Miałam takie żółte, z napisem... Nigdy go nie używałam- napis jakoś mi nie pasował... Więc gdy robiłam przewietrzenie kartonów i ponownie serducho wpadło mi w ręce, a akurat malowałam na biało... resztę historii znacie.
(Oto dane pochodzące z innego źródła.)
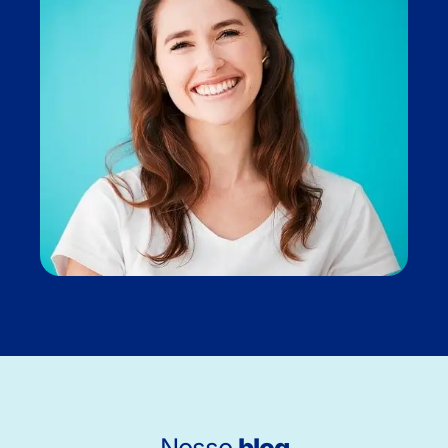
Nosso
blog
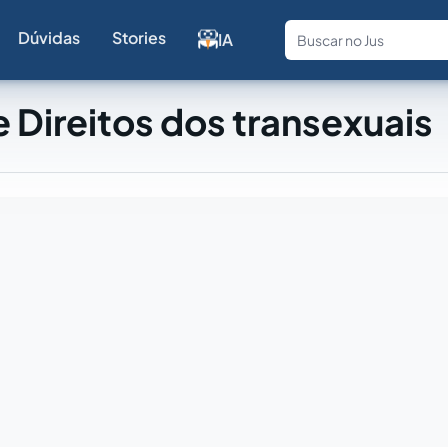
Dúvidas
Stories
IA
Fale com a
 Direitos dos transexuais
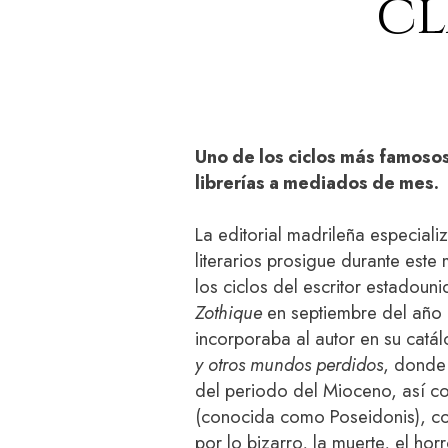
cl
Uno de los ciclos más famosos 
librerías a mediados de mes.
La editorial madrileña especializ
literarios prosigue durante este
los ciclos del escritor estadoun
Zothique
en septiembre del año 
incorporaba al autor en su catál
y otros mundos perdidos
, donde 
del periodo del Mioceno, así com
(conocida como Poseidonis), co
por lo bizarro, la muerte, el hor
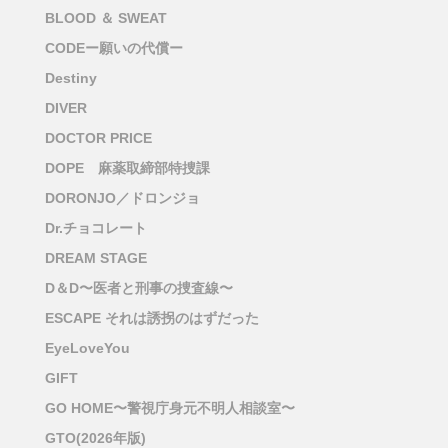
BLOOD ＆ SWEAT
CODEー願いの代償ー
Destiny
DIVER
DOCTOR PRICE
DOPE 麻薬取締部特捜課
DORONJO／ドロンジョ
Dr.チョコレート
DREAM STAGE
D＆D〜医者と刑事の捜査線〜
ESCAPE それは誘拐のはずだった
EyeLoveYou
GIFT
GO HOME〜警視庁身元不明人相談室〜
GTO(2026年版)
Wyszło jak widać. Akryl pokrył serce w 100%. Ala najpierw lekkie szlifowanie, odkurzanie...
Teraz wisi w salonie, debiutuje po latach.
pozdrawiam :)
Zapraszam na moje CANDY:
LINK: http://igrys123.blogspot.com/2014/02/rocznicowe-candy.html
ktoś by powiedział, że białe takie zwyczajne, ale jakże proste i piękne !
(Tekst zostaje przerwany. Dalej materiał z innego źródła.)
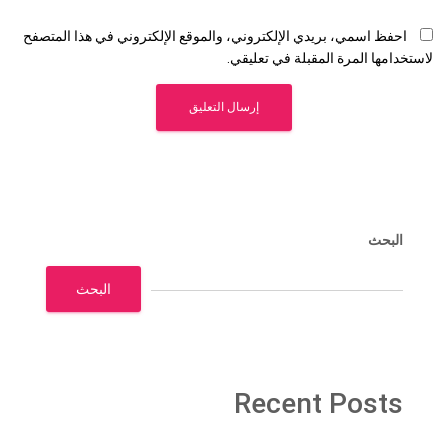
احفظ اسمي، بريدي الإلكتروني، والموقع الإلكتروني في هذا المتصفح
لاستخدامها المرة المقبلة في تعليقي.
البحث
البحث
Recent Posts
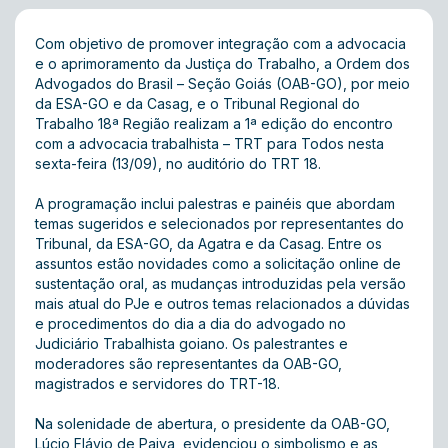
Com objetivo de promover integração com a advocacia
e o aprimoramento da Justiça do Trabalho, a Ordem dos
Advogados do Brasil – Seção Goiás (OAB-GO), por meio
da ESA-GO e da Casag, e o Tribunal Regional do
Trabalho 18ª Região realizam a 1ª edição do encontro
com a advocacia trabalhista – TRT para Todos nesta
sexta-feira (13/09), no auditório do TRT 18.
A programação inclui palestras e painéis que abordam
temas sugeridos e selecionados por representantes do
Tribunal, da ESA-GO, da Agatra e da Casag. Entre os
assuntos estão novidades como a solicitação online de
sustentação oral, as mudanças introduzidas pela versão
mais atual do PJe e outros temas relacionados a dúvidas
e procedimentos do dia a dia do advogado no
Judiciário Trabalhista goiano. Os palestrantes e
moderadores são representantes da OAB-GO,
magistrados e servidores do TRT-18.
Na solenidade de abertura, o presidente da OAB-GO,
Lúcio Flávio de Paiva, evidenciou o simbolismo e as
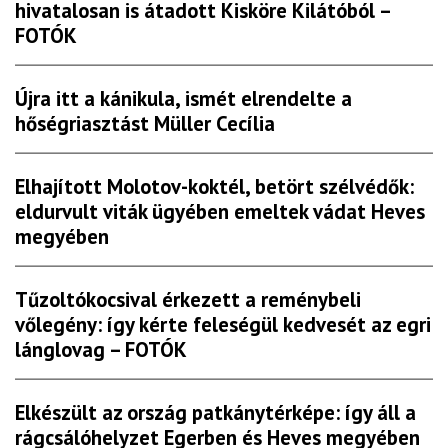
hivatalosan is átadott Kisköre Kilátóból –
FOTÓK
Újra itt a kánikula, ismét elrendelte a
hőségriasztást Müller Cecília
Elhajított Molotov-koktél, betört szélvédők:
eldurvult viták ügyében emeltek vádat Heves
megyében
Tűzoltókocsival érkezett a reménybeli
vőlegény: így kérte feleségül kedvesét az egri
lánglovag – FOTÓK
Elkészült az ország patkánytérképe: így áll a
rágcsálóhelyzet Egerben és Heves megyében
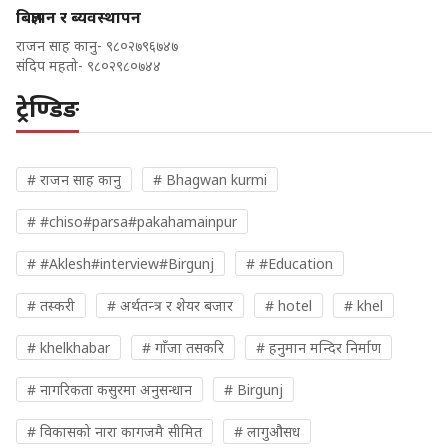
बिज्ञापन र ब्यवस्थापन
राजन साह कानु- ९८०२७९६७४७
संदिप महतो- ९८०२९८०७४४
ट्रेण्डिङ
# राजन साह कानु
# Bhagwan kurmi
# #chiso#parsa#pakahamainpur
# #Aklesh#interview#Birgunj
# #Education
# तस्करी
# अर्थतन्त्र र शेयर बजार
# hotel
# khel
# khelkhabar
# गाँजा तसकरि
# हनुमान मन्दिर निर्माण
# नागरिकता कसुरमा अनुसन्धान
# Birgunj
# विकासको नारा कागजमै सीमित
# लागुऔसध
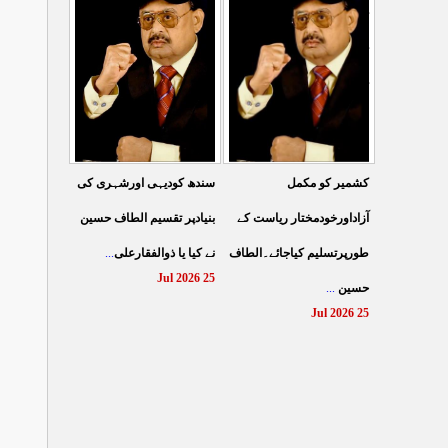
کے نظام سے نجات کے لئے
کرتے مہاجروں نے ظلم
جین زی کوآگے آنا ہوگا۔
کیایامہاجروں پر ظلم
...
الطا
...
کیاگیا
27 Jul 2026
26 Jul 2026
سندھ کودیہی اورشہری کی
کشمیر کو مکمل
بنیادپر تقسیم الطاف حسین
آزاداورخودمختار ریاست کے
...
نے کیا یا ذوالفقارعلی
طورپرتسلیم کیاجائے۔الطاف
25 Jul 2026
...
حسین
25 Jul 2026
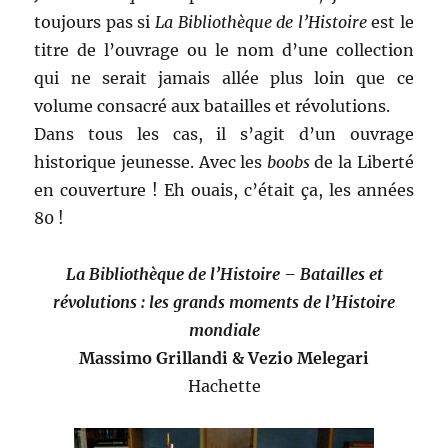
toujours pas si
La Bibliothèque de l’Histoire
est le
titre de l’ouvrage ou le nom d’une collection
qui ne serait jamais allée plus loin que ce
volume consacré aux batailles et révolutions.
Dans tous les cas, il s’agit d’un ouvrage
historique jeunesse. Avec les
boobs
de la Liberté
en couverture ! Eh ouais, c’était ça, les années
80 !
La Bibliothèque de l’Histoire – Batailles et
révolutions : les grands moments de l’Histoire
mondiale
Massimo Grillandi & Vezio Melegari
Hachette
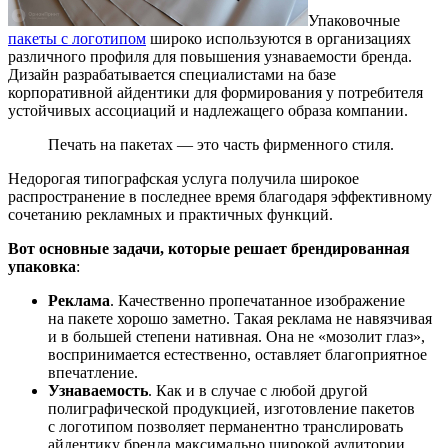
Упаковочные
пакеты с логотипом
широко используются в организациях
различного профиля для повышения узнаваемости бренда.
Дизайн разрабатывается специалистами на базе
корпоративной айдентики для формирования у потребителя
устойчивых ассоциаций и надлежащего образа компании.
Печать на пакетах — это часть фирменного стиля.
Недорогая типографская услуга получила широкое
распространение в последнее время благодаря эффективному
сочетанию рекламных и практичных функций.
Вот основные задачи, которые решает брендированная
упаковка
:
Реклама
. Качественно пропечатанное изображение
на пакете хорошо заметно. Такая реклама не навязчивая
и в большей степени нативная. Она не «мозолит глаз»,
воспринимается естественно, оставляет благоприятное
впечатление.
Узнаваемость
. Как и в случае с любой другой
полиграфической продукцией, изготовление пакетов
с логотипом позволяет перманентно транслировать
айдентику бренда максимально широкой аудитории.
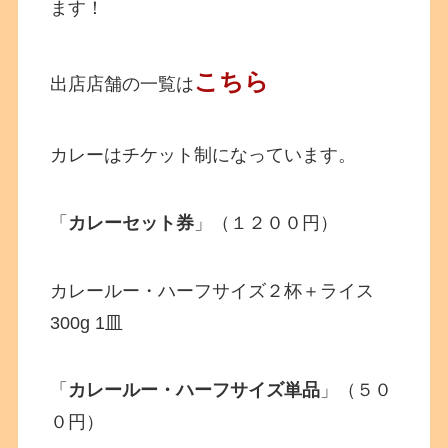
ます！
こちら
出店店舗の一覧は
カレーはチケット制になっています。
「
カレーセット券
」（１２００円）
カレールー・ハーフサイズ２杯＋ライス
300g 1皿
「
カレールー・ハーフサイズ単品
」（５０
０円）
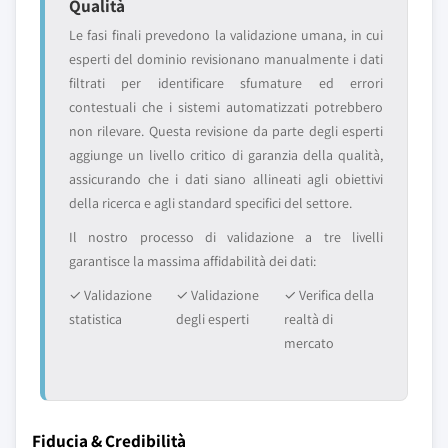
Qualità
Le fasi finali prevedono la validazione umana, in cui
esperti del dominio revisionano manualmente i dati
filtrati per identificare sfumature ed errori
contestuali che i sistemi automatizzati potrebbero
non rilevare. Questa revisione da parte degli esperti
aggiunge un livello critico di garanzia della qualità,
assicurando che i dati siano allineati agli obiettivi
della ricerca e agli standard specifici del settore.
Il nostro processo di validazione a tre livelli
garantisce la massima affidabilità dei dati:
✓ Validazione
✓ Validazione
✓ Verifica della
statistica
degli esperti
realtà di
mercato
Fiducia & Credibilità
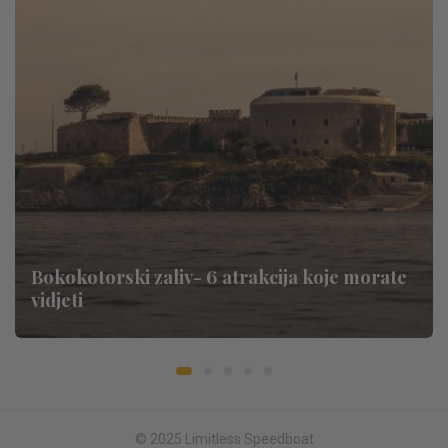
Bokokotorski zaliv- 6 atrakcija koje morate
vidjeti
© 2025 Limitless Speedboat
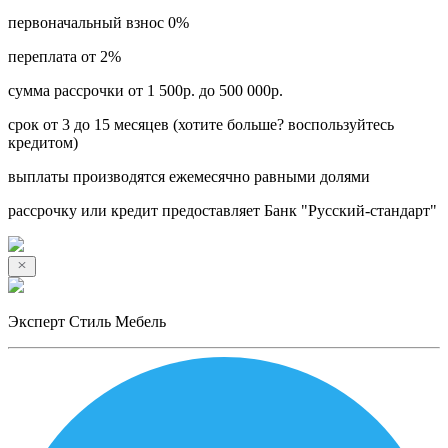
первоначальный взнос 0%
переплата от 2%
сумма рассрочки от 1 500р. до 500 000р.
срок от 3 до 15 месяцев (хотите больше? воспользуйтесь
кредитом)
выплаты производятся ежемесячно равными долями
рассрочку или кредит предоставляет Банк "Русский-стандарт"
Эксперт Стиль Мебель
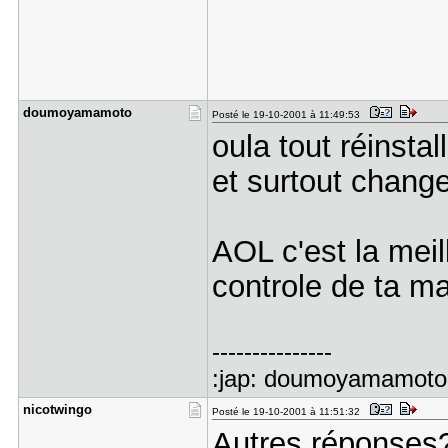
doumoyamam​oto
Posté le 19-10-2001 à 11:49:53
oula tout réinstal
et surtout change
AOL c'est la mei
controle de ta m
---------------
:jap: doumoyamamoto 
nicotwingo
Posté le 19-10-2001 à 11:51:32
Autres réponses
OdpowiedzUsuńBiałe zdecydowanie lepsze niż żołte :)
OdpowiedzUsuńOdnowione serducho jest duuuuuzo lepsze :o)
OdpowiedzUsuńPozdrawiam i zapraszam na cukierki
Każde w innym stylu i jedno i drugie, jest piękne - pozdrawiam i miłego dnia
OdpowiedzUsuńBiały tak prosty kolor,a tak piekny:))
OdpowiedzUsuńzmiana zdecydowanie na korzyść :)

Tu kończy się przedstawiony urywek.